ATI RN
RN ATI Capstone Proctored Comprehensive Assessment Form A
1. A client with HIV-1 starting therapy with ritonavir and zidovudine asks why both medications are necessary. What explanation should the nurse provide?
- A. Taking two medications ensures a faster recovery.
- B. The medications work best together to improve your immune system.
- C. Taking the 2 medications together keeps you from becoming resistant to either of them.
- D. These medications target different parts of the virus.
Correct answer: C
Rationale: The correct answer is C because taking two medications together helps prevent the development of drug resistance in HIV treatment. Choice A is incorrect because the primary goal of combination therapy is not necessarily a faster recovery. Choice B is incorrect as the main purpose of combining medications in HIV treatment is to prevent resistance rather than improving the immune system. Choice D is incorrect because while it is true that the medications may target different parts of the virus, the main reason for using both together is to prevent resistance.
2. A nurse is caring for a client who has an indwelling urinary catheter and a prescription for a urine specimen for culture and sensitivity. Which of the following actions should the nurse take?
- A. Wipe the area around the needleless port with sterile water
- B. Insert the syringe into the needleless port at a 60-degree angle
- C. Withdraw 3 to 5 ml of urine from the port
- D. Don sterile gloves
Correct answer: C
Rationale: The correct action for the nurse to take is to withdraw 3 to 5 ml of urine from the port for an accurate culture and sensitivity test. Wiping the area around the needleless port with sterile water (Choice A) is not necessary when obtaining a urine specimen. Inserting the syringe into the needleless port at a 60-degree angle (Choice B) is incorrect as it does not align with the correct procedure for obtaining a urine specimen. Donning sterile gloves (Choice D) is a good practice but not the immediate action required for obtaining a urine specimen.
3. When the nurse discovers a patient on the floor, and the patient states, 'I fell out of bed,' the nurse assesses the patient and then places the patient back in bed. What action should the nurse take next?

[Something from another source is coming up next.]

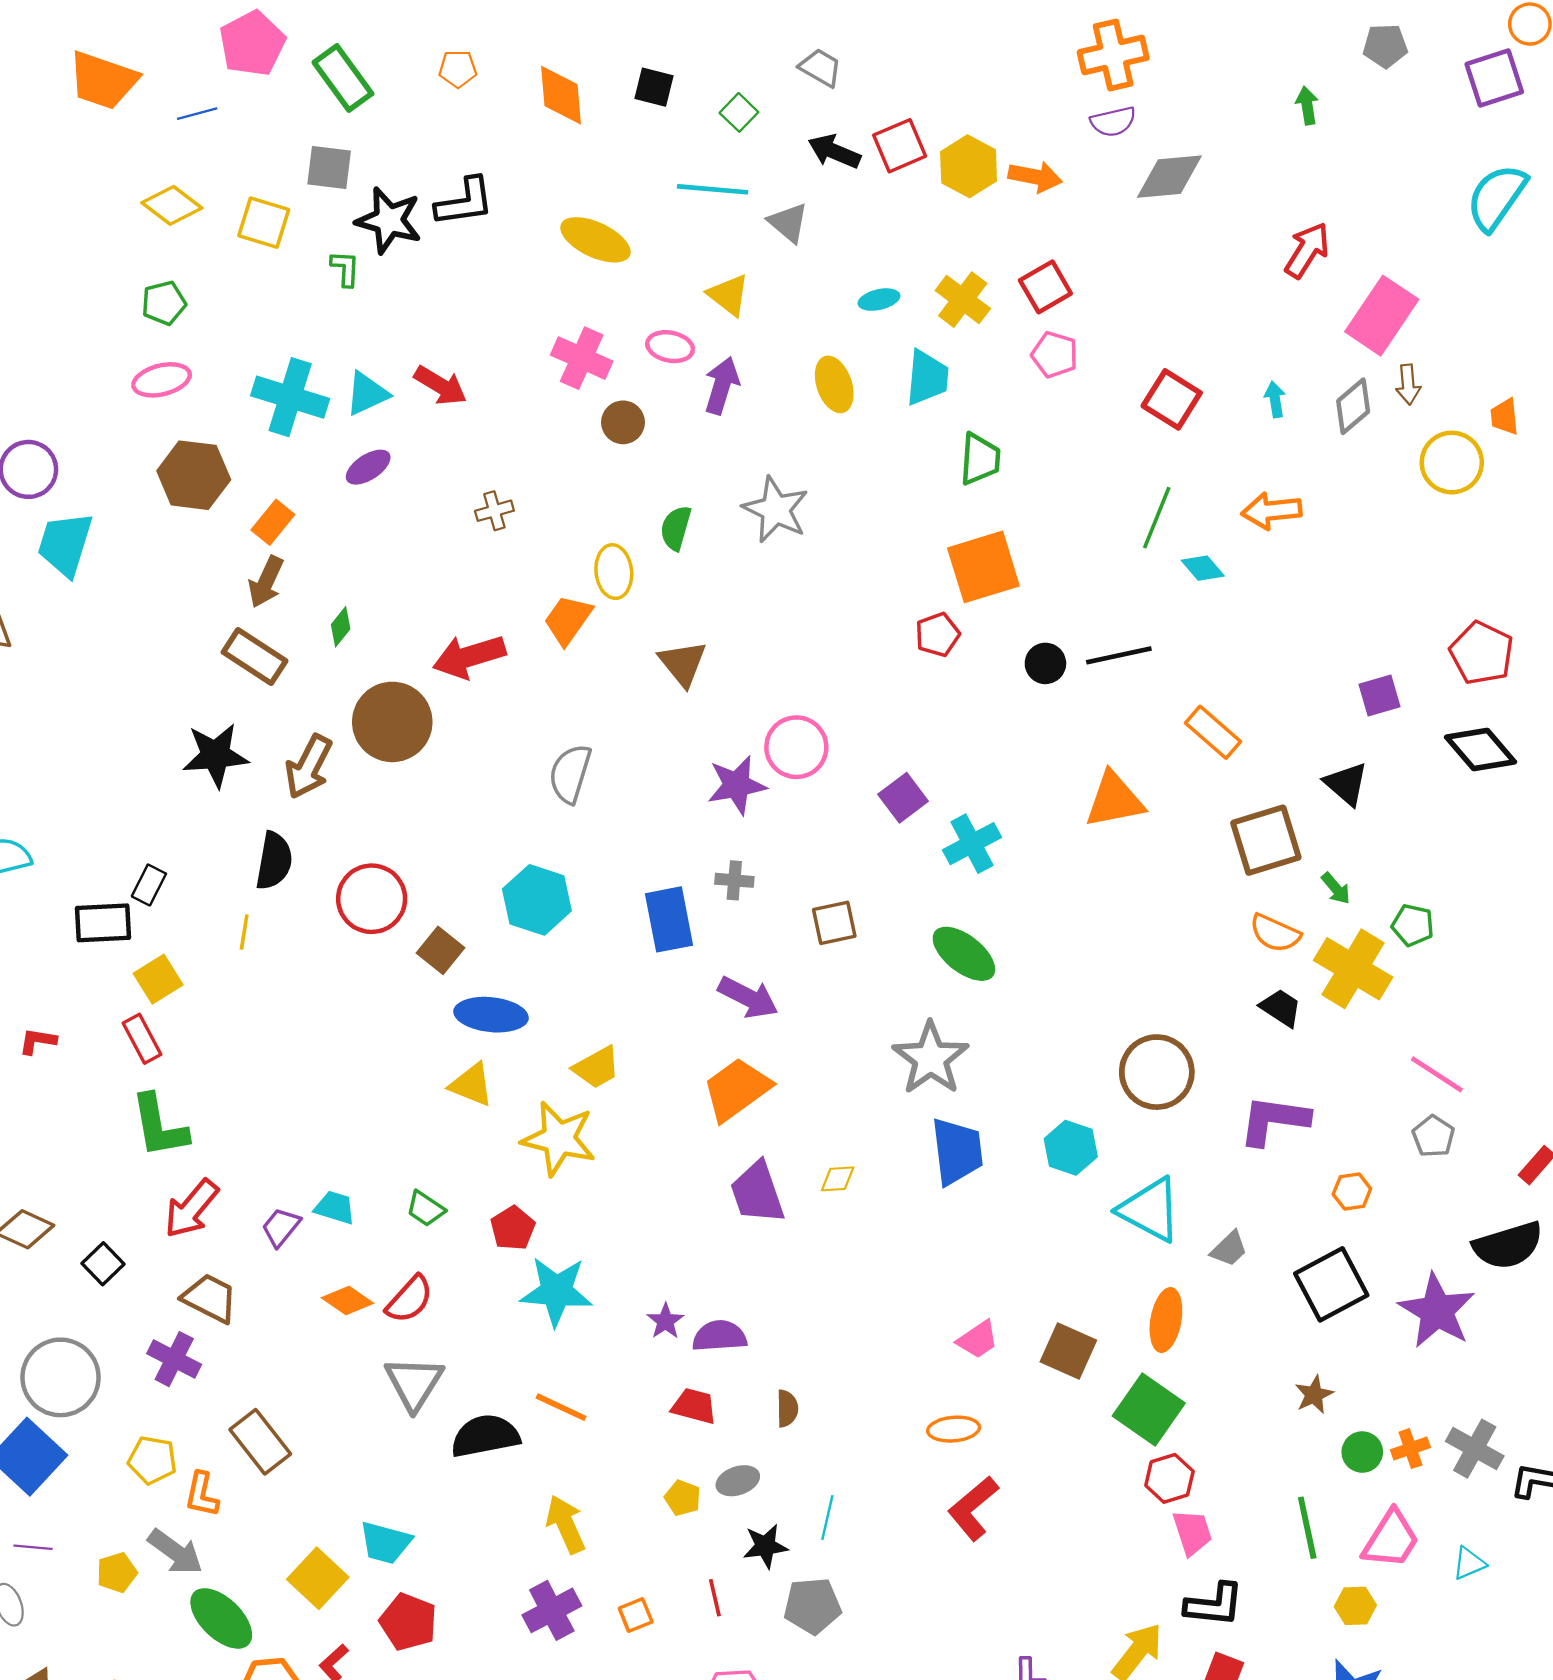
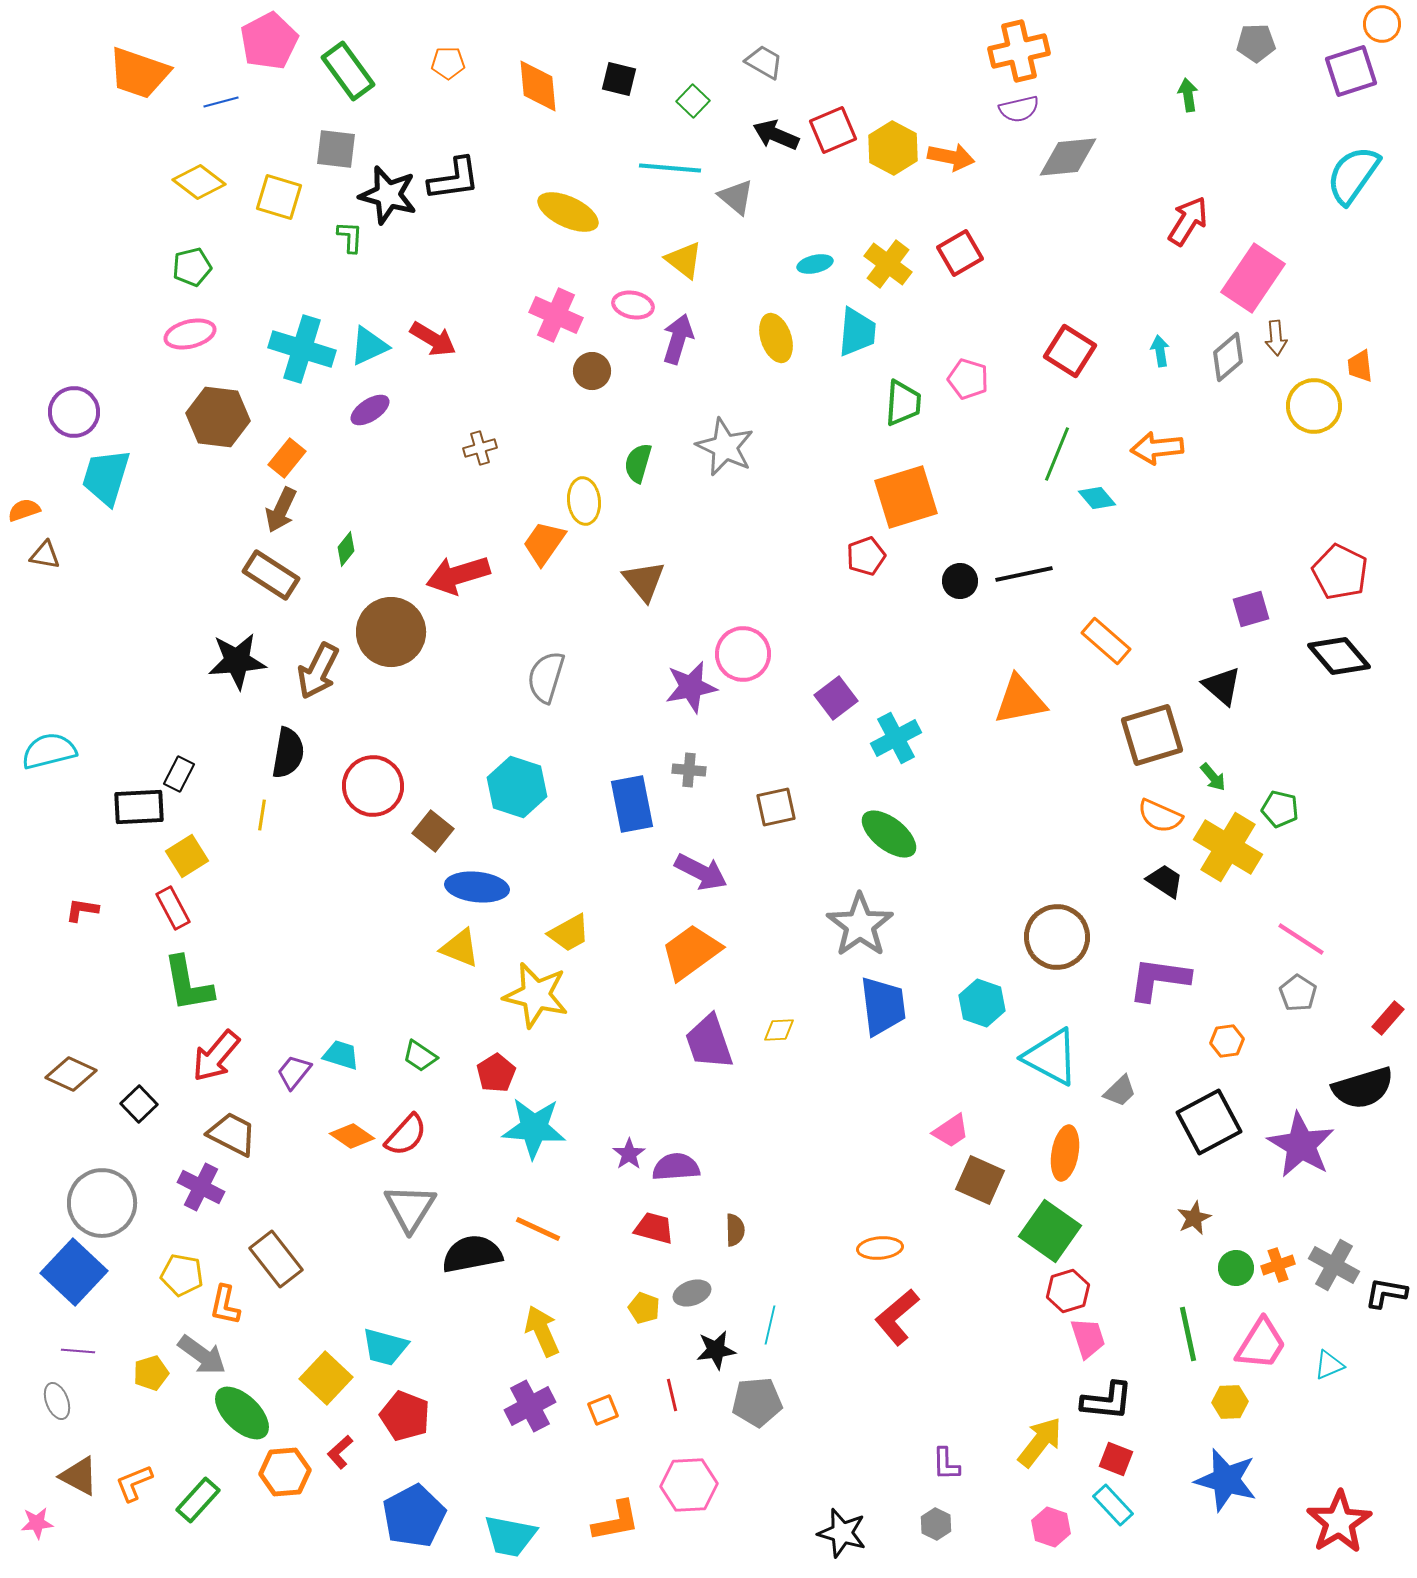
pink pentagon: (1055, 355) -> (968, 379), moved
pink trapezoid: (978, 1340) -> (951, 1131), moved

- A. Re-assess the patient.
- B. Complete an incident report.
- C. Notify the healthcare provider.
- D. Do nothing, as no harm has occurred.
Correct answer: C
Rationale: After a patient has fallen, it is crucial to notify the healthcare provider. The provider needs to be informed so that further assessment, evaluation, or intervention can be carried out to ensure the patient's safety and well-being. Re-assessing the patient (Choice A) is important but notifying the healthcare provider takes precedence. Completing an incident report (Choice B) is necessary but should follow notifying the healthcare provider. Doing nothing (Choice D) is not appropriate as patient safety and potential underlying issues need to be addressed promptly.
4. A nurse is preparing an in-service about family violence for a group of newly licensed nurses. Which of the following statements should the nurse include in the teaching?
- A. Perpetrators of family-directed violence do not recognize their behavior as abnormal.
- B. Female clients who experience partner violence are at greater risk for chronic diseases.
- C. The victim's risk for homicide is greatest when they decide to leave the relationship.
- D. The level of violence increases over time in abusive relationships.
Correct answer: C
Rationale: The correct answer is C because the risk of homicide increases significantly when a victim decides to leave an abusive relationship. This is a crucial point to emphasize in educating healthcare professionals about family violence. Choice A is incorrect because perpetrators often do not acknowledge their behavior as abnormal. Choice B is incorrect as victims of partner violence are at greater risk for chronic, not acute, diseases. Choice D is incorrect as the level of violence tends to escalate rather than decrease over time in abusive relationships.
5. What are the key components of a pain assessment in a postoperative patient?
- A. Checking the effectiveness of pain interventions
- B. Observing for nonverbal signs of pain like grimacing
- C. Assessing the location, duration, and quality of the pain
- D. Asking the patient to rate their pain on a scale of 1-10
Correct answer: A
Rationale: The correct answer is A because in a postoperative patient, it is crucial to evaluate the effectiveness of the pain interventions that have been implemented. While choices B, C, and D are important aspects of a pain assessment, they do not specifically address the key component of assessing the effectiveness of the interventions applied postoperatively.